KEY POINTS:
The New Zealand operations of Australasian brewer Lion Nathan have continued to be a drag on the Japanese-controlled company.
Lion reported net profit, including one-offs, rose 24 per cent to A$282.1 million ($332.3m) with operating profit for fiscal 2007 up 3.8 per cent to A$267.2m.
New Zealand revenue rose 4.7 per cent while operating earnings before interest and tax were stable on $86m.
Lion said the New Zealand result was in line with expectations following higher input costs in a highly competitive market.
Lion forecast an increase in group profits for fiscal 2008.
The brewer said it expected net operating profit in fiscal 2008, excluding the acquisition of J. Boag and Son Pty Ltd, to be between A$270m and A$280m.
Lion chief executive Rob Murray said the New Zealand performance was a good result in a market that had begun to see signs of value growth and cost recovery.
Lion is forecasting "modest improvement" of a 2 per cent increase in NZ operating earnings in 2008 and was on track for a lift in earnings after fiscal 2008.
It said premium beer sales grew strongly, driven by international brands, particularly Corona, and the launch of the Steinlager Pure brand.
Lion's New Zealand wine portfolio performed strongly but ready to drink volumes declined due to the loss of the Allied Domecq portfolio.
This was partly offset by the successful launch of the McKenna Bourbon brand in the second half.
New Zealand beer volumes rose 0.5 per cent and exports grew 14 per cent.
Volumes of the Speights brand grew 0.5 per cent but Lion Red declined 8 per cent.
Led by Wither Hills, which transferred to the New Zealand business, wine volume increased 19 per cent.
One-off items for the group totalled A$14.9 million on a post tax basis, and included a net gain on the sale of its Auckland brewery site.
The addition of the Boag business during the year is expected to be earnings per share dilutive before becoming EPS accretive in its first full year of ownership in fiscal 2009, Mr Murray said.
The company also has forecast a significant increase in earnings in fiscal 2009.
"Despite the short-term impacts affecting operations in FY08, the company continues to focus on its strategy of building sustainable long term growth through investment in brands, breweries and people to deliver shareholder value," it said.
"Accordingly, the outlook is for a significant step up in earnings from the 2009 financial year."
Lion said this year's earnings would be affected by higher barley costs, which it expects to add about A$10 million in pre-tax costs due to the drought.
Smoking bans, higher capital expenditure and a continued investment in spirits and ready to drink products also would affect earnings in fiscal 2008.
The company has forecast overall costs of goods sold per litre to rise by about 4.5 per cent in fiscal 2008.

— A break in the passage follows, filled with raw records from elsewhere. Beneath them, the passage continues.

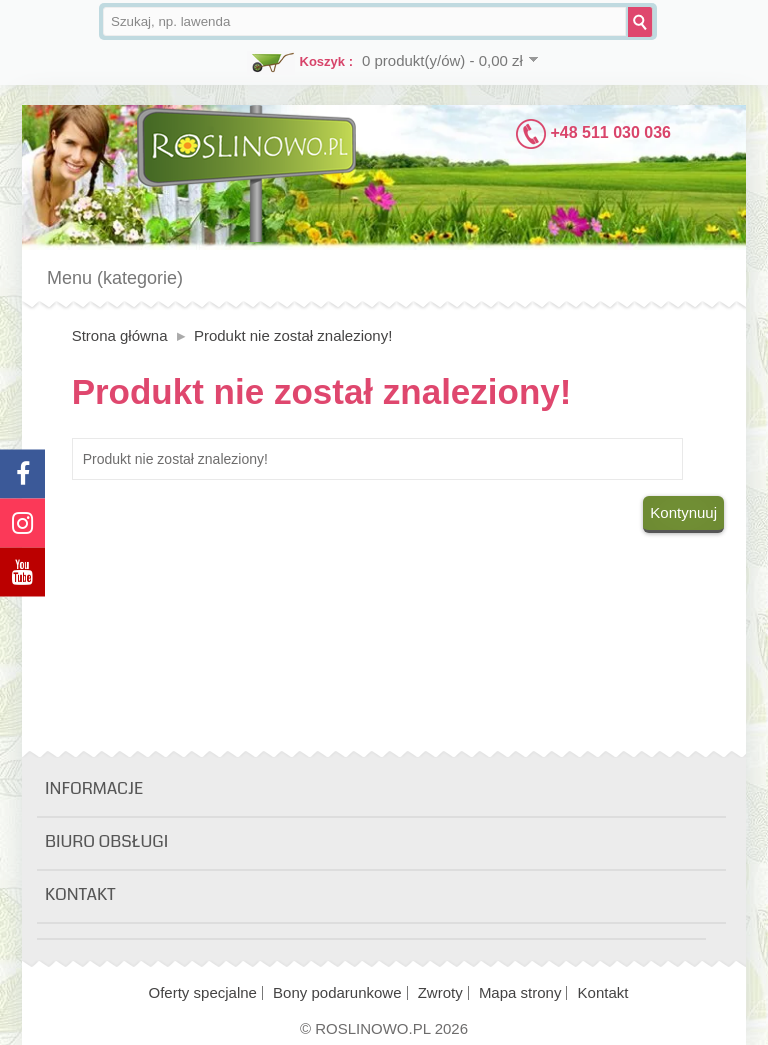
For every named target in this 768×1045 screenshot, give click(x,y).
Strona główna (120, 335)
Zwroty (440, 992)
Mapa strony (520, 992)
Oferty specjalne (203, 992)
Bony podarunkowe (337, 992)
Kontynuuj (683, 512)
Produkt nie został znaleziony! (293, 335)
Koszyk (323, 61)
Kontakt (603, 992)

Lion said the 2007 profit was driven by a 6.6 per cent lift in revenue to A$1.97 billion, and a 10.4 per cent increase in earnings before interest and tax to A$452.7 million.
The increase in revenue reflected increased brand investment and new product development, along with a continued shift in the product mix to national and premium brands, the company said.

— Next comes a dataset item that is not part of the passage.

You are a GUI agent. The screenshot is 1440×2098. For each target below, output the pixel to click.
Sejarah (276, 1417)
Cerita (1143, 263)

Profit growth was achieved despite higher barley costs due to the drought in Australia, and higher aluminium prices.
The implementation of the company's spirits and RTD strategy also pushed up costs by A$98.5 million.

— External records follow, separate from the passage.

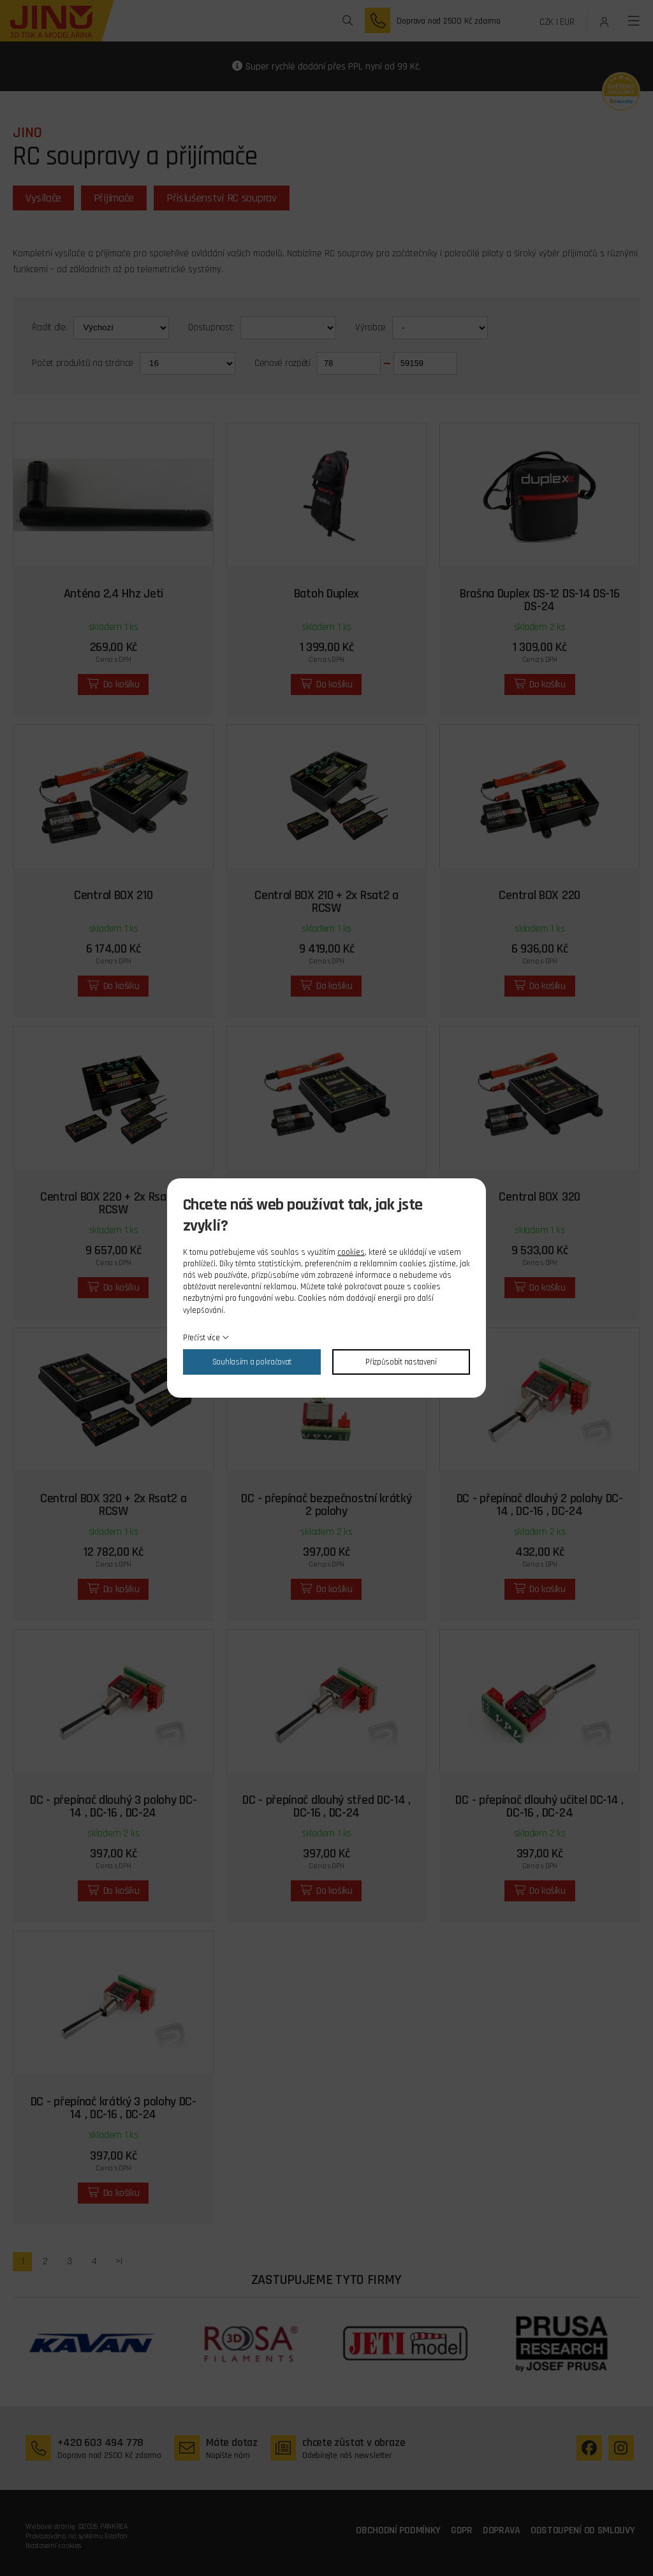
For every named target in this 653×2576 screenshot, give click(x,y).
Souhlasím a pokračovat (251, 1362)
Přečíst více (201, 1338)
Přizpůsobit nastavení (401, 1362)
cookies (351, 1252)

The Australian business boosted operating EBIT by 4.7 per cent to A$413.2 million despite a flat beer market in the second half affected by smoking bans in NSW, South Australia and Victoria.
Net sales revenue in Australia rose 7.1 per cent due to a combination of factors including national and premium brand growth and new product development, led by strong growth in Tooheys Extra Dry and Hahn Super Dry, the firm said.
Operating ebit in the wine business jumped 37.1 per cent to A$13.3 million due to robust key brand performance, particularly from St Hallett, Petaluma and Wither Hills.
Lion announced the A$325m acquisition of Boag on November 8.
It declared a final dividend of A21 cents per share, up one cent, or five per cent, on the previous corresponding half.
The total dividend for 2006/07 increased one cent to 40 cents, up 2.6 per cent.
Lion shares fell 19 cents to $10.45 on the New Zealand exchange.